*ASSIGNED TASK*.
Every line of the material below that holds the string "Neck" should be copied.

*EXERCISE DATA*.
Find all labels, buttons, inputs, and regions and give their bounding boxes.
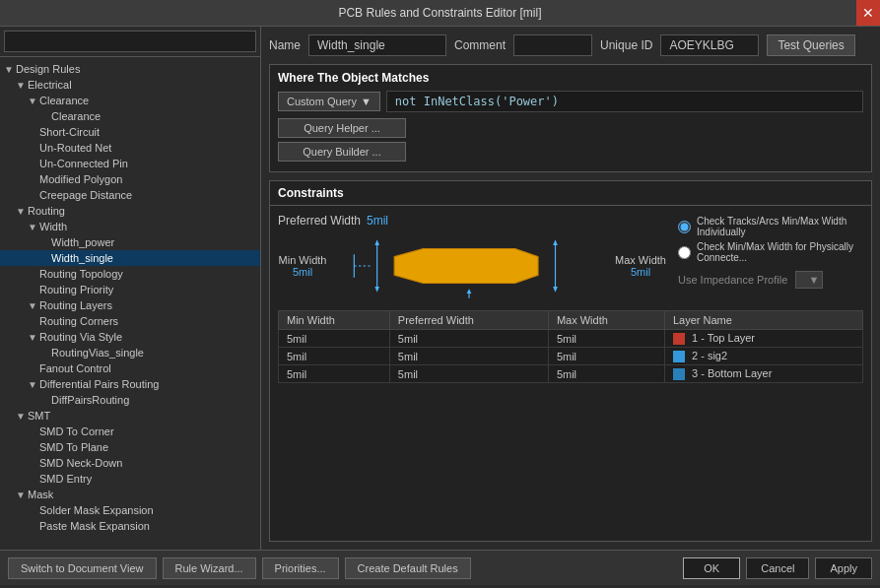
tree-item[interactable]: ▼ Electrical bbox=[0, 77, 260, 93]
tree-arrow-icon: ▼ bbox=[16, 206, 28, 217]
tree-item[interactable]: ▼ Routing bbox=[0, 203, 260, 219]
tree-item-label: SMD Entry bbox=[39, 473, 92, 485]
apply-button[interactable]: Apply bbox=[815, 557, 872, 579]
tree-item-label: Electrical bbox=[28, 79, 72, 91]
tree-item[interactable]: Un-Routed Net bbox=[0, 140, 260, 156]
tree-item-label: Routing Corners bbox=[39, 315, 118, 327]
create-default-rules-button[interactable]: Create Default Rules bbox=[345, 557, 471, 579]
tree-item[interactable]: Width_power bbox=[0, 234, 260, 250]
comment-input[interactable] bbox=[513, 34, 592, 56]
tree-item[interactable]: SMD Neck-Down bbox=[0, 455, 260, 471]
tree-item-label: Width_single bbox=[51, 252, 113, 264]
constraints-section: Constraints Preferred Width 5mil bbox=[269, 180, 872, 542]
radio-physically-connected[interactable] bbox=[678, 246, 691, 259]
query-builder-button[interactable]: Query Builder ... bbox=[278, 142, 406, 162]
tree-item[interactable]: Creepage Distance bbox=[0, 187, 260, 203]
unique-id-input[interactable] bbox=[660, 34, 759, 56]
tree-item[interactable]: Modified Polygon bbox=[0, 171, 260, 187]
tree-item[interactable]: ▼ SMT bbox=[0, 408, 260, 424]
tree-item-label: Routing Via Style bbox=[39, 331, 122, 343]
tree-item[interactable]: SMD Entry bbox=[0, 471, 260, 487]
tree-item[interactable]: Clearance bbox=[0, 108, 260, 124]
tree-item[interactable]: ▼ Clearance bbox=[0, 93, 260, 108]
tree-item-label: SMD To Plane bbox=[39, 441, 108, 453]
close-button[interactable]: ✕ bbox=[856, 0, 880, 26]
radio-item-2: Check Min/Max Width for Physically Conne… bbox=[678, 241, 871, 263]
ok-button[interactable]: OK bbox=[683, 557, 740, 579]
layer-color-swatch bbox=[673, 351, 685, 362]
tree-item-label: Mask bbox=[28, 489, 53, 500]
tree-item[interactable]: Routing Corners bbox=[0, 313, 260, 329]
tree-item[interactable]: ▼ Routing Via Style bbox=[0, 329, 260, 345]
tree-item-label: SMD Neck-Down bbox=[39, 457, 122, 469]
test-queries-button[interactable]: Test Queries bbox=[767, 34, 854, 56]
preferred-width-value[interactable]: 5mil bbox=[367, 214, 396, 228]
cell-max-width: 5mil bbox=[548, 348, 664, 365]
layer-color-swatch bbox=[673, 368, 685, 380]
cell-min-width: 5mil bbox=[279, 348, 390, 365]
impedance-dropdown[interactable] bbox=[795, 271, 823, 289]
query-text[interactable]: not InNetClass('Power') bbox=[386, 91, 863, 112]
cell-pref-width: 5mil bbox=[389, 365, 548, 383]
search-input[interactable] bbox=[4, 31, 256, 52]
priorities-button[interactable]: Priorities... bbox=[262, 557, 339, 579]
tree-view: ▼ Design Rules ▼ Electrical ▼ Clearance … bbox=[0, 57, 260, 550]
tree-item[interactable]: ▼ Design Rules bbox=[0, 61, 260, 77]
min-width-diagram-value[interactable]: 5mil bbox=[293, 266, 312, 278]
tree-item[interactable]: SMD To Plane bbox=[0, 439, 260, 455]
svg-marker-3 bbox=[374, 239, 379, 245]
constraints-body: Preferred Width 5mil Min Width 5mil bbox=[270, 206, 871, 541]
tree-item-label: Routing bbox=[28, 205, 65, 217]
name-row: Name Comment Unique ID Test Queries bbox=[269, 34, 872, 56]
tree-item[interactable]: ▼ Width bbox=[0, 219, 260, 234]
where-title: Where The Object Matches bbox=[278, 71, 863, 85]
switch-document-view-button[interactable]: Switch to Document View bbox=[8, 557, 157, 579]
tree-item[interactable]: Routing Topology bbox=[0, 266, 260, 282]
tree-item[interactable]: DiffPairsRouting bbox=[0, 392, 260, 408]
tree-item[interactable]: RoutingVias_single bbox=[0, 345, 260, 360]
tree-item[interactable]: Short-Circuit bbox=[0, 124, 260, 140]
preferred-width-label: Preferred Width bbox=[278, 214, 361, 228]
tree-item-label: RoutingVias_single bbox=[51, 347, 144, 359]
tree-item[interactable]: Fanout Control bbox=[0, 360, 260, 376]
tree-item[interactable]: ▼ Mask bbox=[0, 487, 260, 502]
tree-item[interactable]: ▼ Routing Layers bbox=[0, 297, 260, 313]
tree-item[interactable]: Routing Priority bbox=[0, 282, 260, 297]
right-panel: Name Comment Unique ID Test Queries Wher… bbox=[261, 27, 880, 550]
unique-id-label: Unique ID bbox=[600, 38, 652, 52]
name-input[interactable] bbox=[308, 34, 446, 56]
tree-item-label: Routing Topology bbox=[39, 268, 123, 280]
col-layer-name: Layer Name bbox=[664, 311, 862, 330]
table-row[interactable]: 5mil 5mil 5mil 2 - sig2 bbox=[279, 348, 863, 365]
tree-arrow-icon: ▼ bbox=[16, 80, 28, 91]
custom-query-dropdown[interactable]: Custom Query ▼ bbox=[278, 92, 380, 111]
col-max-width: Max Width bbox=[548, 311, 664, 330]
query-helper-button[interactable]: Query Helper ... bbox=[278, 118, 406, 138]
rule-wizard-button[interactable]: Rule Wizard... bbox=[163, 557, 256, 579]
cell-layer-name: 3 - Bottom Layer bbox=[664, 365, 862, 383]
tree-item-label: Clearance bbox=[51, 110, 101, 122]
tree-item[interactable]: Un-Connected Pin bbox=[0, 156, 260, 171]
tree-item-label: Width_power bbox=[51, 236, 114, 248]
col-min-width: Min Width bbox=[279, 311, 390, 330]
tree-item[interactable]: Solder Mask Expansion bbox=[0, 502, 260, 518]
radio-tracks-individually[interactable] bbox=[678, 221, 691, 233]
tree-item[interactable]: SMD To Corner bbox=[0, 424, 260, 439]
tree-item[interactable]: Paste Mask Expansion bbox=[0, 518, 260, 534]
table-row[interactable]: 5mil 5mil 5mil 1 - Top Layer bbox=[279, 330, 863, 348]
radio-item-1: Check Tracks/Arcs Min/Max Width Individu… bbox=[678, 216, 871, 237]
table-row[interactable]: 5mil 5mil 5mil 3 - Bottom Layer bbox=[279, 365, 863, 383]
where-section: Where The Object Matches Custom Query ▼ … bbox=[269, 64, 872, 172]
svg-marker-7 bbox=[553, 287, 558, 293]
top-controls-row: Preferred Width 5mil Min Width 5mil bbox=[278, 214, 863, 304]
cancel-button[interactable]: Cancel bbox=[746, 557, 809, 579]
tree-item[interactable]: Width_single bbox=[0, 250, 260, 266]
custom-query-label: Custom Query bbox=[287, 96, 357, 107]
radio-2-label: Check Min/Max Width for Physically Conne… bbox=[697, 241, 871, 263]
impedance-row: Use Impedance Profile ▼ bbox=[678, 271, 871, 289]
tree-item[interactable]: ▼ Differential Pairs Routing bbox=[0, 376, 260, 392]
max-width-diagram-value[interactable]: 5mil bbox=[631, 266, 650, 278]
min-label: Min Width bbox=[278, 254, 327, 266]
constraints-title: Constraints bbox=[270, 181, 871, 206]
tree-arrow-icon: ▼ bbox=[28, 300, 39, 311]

*SOLVED EXERCISE*.
tree-item[interactable]: SMD Neck-Down bbox=[0, 455, 260, 471]
tree-item-label: SMD Neck-Down bbox=[39, 457, 122, 469]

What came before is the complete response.